Manhattan Buyer Activity as measured by signed contracts, reverted to the mean, after 19 consecutive months of above average contract activity. In June, 1,051 contracts were signed, just above the historical seasonal average of 1,033 signed contracts in June. After an elevated market in 2021 and in Q1 2022, the difference between the historical average and the volume in April, May and June 2022 narrowed.


Manhattan’s Market Pulse [a ratio between pending sales and supply] increased by 14% in June as supply rose and contract activity declined. While the current Market Pulse of 0.7 is still indicating a seller’s market, leverage is shifting away from seller’s and the market is shifting towards a balanced [neutral] market.

Pricing & Discounts
Manhattan prices, after hitting a short-term peak in March and April, have trended down slightly in May and June in the face of rising interest rates and downward pressure on equities, crypto and other risk assets. In June, Manhattan’s median sales price was $1,230,407, a decrease of 2.4% from May and a decrease of 1.2% from last year. Manhattan’s median price per square foot was $1,415 in June, a decrease of 2.5% from May and an increase of 3.3% from last year. The median listing discount also declined in June to 2.6%, which is a decrease of 21% from last month and a decrease of 57% from last year. It’s expected that the median listing discount will increase through the summer as demand wanes and supply increases.
With the slight decline in prices over the last two months, sellers need to factor in a 2–5% discount when comparing against homes that sold in Q1 2022. Buyers may experience increased negotiability this summer given the shifting market. The strength of the rental market may create a backstop for prices to decrease any meaningful amount as sellers, if they are unable to command their desired sale prices, may choose to rent instead since rents are elevated.
What this means for…
Buyers:
- Buyers will experience a less-competitive market this summer offering more negotiability and choice.

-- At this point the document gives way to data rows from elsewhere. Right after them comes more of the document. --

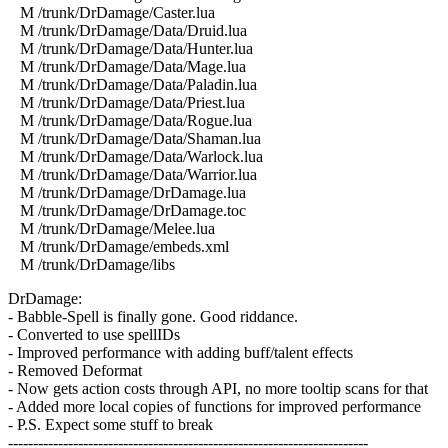
M /trunk/DrDamage/Caster.lua
M /trunk/DrDamage/Data/Druid.lua
M /trunk/DrDamage/Data/Hunter.lua
M /trunk/DrDamage/Data/Mage.lua
M /trunk/DrDamage/Data/Paladin.lua
M /trunk/DrDamage/Data/Priest.lua
M /trunk/DrDamage/Data/Rogue.lua
M /trunk/DrDamage/Data/Shaman.lua
M /trunk/DrDamage/Data/Warlock.lua
M /trunk/DrDamage/Data/Warrior.lua
M /trunk/DrDamage/DrDamage.lua
M /trunk/DrDamage/DrDamage.toc
M /trunk/DrDamage/Melee.lua
M /trunk/DrDamage/embeds.xml
M /trunk/DrDamage/libs
DrDamage:
- Babble-Spell is finally gone. Good riddance.
- Converted to use spellIDs
- Improved performance with adding buff/talent effects
- Removed Deformat
- Now gets action costs through API, no more tooltip scans for that
- Added more local copies of functions for improved performance
- P.S. Expect some stuff to break
------------------------------------------------------------------------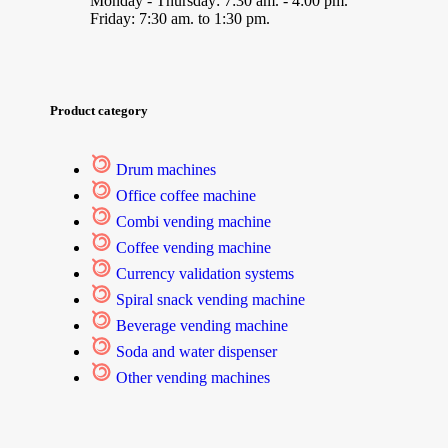
Monday - Thursday: 7:30 am. - 4:00 pm.
Friday: 7:30 am. to 1:30 pm.
Product category
Drum machines
Office coffee machine
Combi vending machine
Coffee vending machine
Currency validation systems
Spiral snack vending machine
Beverage vending machine
Soda and water dispenser
Other vending machines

- Interest rates have ticked down slightly in the second half of June. Interest rates on jumbo mortgages remain lower than conforming loans.
- Prices have hit their short-term peak and have decreased slightly in the last month. While price appreciation may be taking a breather for a few months, prices are not projected to fall noticeably in the near-term.

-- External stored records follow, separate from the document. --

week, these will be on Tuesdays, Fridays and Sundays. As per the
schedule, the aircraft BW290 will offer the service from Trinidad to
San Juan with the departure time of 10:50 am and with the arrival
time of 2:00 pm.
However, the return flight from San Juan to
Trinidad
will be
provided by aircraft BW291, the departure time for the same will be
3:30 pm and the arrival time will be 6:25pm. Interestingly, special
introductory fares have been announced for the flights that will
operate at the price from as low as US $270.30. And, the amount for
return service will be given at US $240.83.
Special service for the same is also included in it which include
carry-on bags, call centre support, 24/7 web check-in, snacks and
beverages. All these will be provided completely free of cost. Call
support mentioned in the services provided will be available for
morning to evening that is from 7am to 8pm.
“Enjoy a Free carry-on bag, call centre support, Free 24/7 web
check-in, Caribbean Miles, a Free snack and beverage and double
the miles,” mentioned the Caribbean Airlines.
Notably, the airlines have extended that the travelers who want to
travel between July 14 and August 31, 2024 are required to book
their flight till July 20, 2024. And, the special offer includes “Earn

- Cash buyers should have more negotiating power than financing buyers as there is less risk in a cash deal for a seller.
- The current downshift in the market will show up in Q3 and Q4 market statistics.
Sellers:
- Thinking of listing this fall? It may be beneficial to list this summer and face less competition.
- Prices peaked in March and April. Sellers need to be realistic about their pricing and apply a 2–5% discount to comps that sold earlier this year.
- Sellers who are not commanding their desired sales price should consider renting instead and capitalize on the strong rental market and high rents.
Renters:
- The rental market is as competitive as ever and supply is decreasing again.
- While in June about 33% fewer leases were signed this year compared to last year, about 36% fewer apartments came to the market.
- While the overall supply of rental apartments increased by just over 3% in June, seasonal demand increased substantially more than supply creating even more competition amongst tenants.
- Between existing tenants renewing their lease rather than moving, and a steady flow of recent graduates moving to NYC, the rental market is very tight, resulting in rising rents, lines at open houses and often multiple applications for apartments.
Investors:
- Current market conditions create an opportunity for cash-investors (who are either liquid, or able to trade out of another real estate investment) to invest in Manhattan real estate.
- The strong rental market may create a price floor for sales prices, offering sellers the option to rent their home for 1–2 years if they are unable to command their desired sales price.